For the first time since 2012, Cigar Aficionado’s Cigar of the Year isn’t a figurado. The E.P. Carrillo Encore Majestic, the No. 1 cigar for 2018, is a corona gorda (or toro) measuring 5 3/8 inches long by 52 ring gauge. It’s a parejo and it broke a five-year streak of figurados being named Cigar of the Year.
Figurados are the catchall category describing cigars that have tapers and curves. They include such shapely smokes as torpedos, pyramids, perfectos and diademas. Typically figurados are harder to construct than parejos, a larger category that includes robustos, corona gordas, Churchills, lanceros and double coronas, among many others.
The five-year figurado streak began with the 2013 Cigar of the Year, the Montecristo No. 2. The cigar is a classic Cuban pirámide, or pyramid, with a sharp point. The 2014 Cigar of the Year, the Oliva Serie V Melanio Figuardo, is a perfecto, meaning it tapers at both the head and the foot.
In 2015, we named the My Father Le Bijou 1922 Torpedo Box Pressed cigar of the year, another figurado with a shape similar to the Monte 2, albeit flatter, as the cigar is pressed.
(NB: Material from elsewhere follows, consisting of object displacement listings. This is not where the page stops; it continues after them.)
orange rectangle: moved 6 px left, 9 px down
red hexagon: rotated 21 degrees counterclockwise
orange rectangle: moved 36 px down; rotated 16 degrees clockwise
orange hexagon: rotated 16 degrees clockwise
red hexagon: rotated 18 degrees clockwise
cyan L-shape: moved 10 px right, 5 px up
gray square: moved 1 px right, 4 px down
The 2016 Cigar of the Year, the La Flor Dominicana Andalusian Bull, is an extremely difficult figurado to make, with a tapered head, a bulbous bottom and several curves. And the 2017 Cigar of the Year, the Arturo Fuente Don Carlos Eye of the Shark, is a distinctive figuardo with a tapered, pointed head and a box-pressed bottom two-thirds.
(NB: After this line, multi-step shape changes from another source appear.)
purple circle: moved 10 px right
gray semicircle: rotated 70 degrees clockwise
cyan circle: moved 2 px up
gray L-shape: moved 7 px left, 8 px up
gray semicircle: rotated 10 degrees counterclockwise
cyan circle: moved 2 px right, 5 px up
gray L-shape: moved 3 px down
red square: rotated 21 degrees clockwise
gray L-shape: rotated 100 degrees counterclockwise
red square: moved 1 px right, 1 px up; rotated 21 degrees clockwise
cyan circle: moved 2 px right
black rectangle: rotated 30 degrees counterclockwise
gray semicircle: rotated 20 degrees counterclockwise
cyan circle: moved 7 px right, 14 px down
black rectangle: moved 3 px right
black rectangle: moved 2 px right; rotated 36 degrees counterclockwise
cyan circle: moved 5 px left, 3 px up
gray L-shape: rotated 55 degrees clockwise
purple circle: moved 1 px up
Historically, six of the 15 cigars named cigar of the year (40 percent) have been figuardos, while the other nine were parejos.
Five of of the cigars on our Top 25 cigars of 2018 list (or 20 percent) are figuardos: The Padrón Family Reserve No. 44 (Cigar No. 4, 95 points); the Arturo Fuente Hemingway Work of Art (No. 6, 94 points); The Alec Bradley Black Market Estelí Torpedo (No. 9, 93 points); the La Flor Dominicana Double Ligero Chisel (No. 13, 93 points) and the Trinidad Santiago Belicoso (No. 22, 92 points).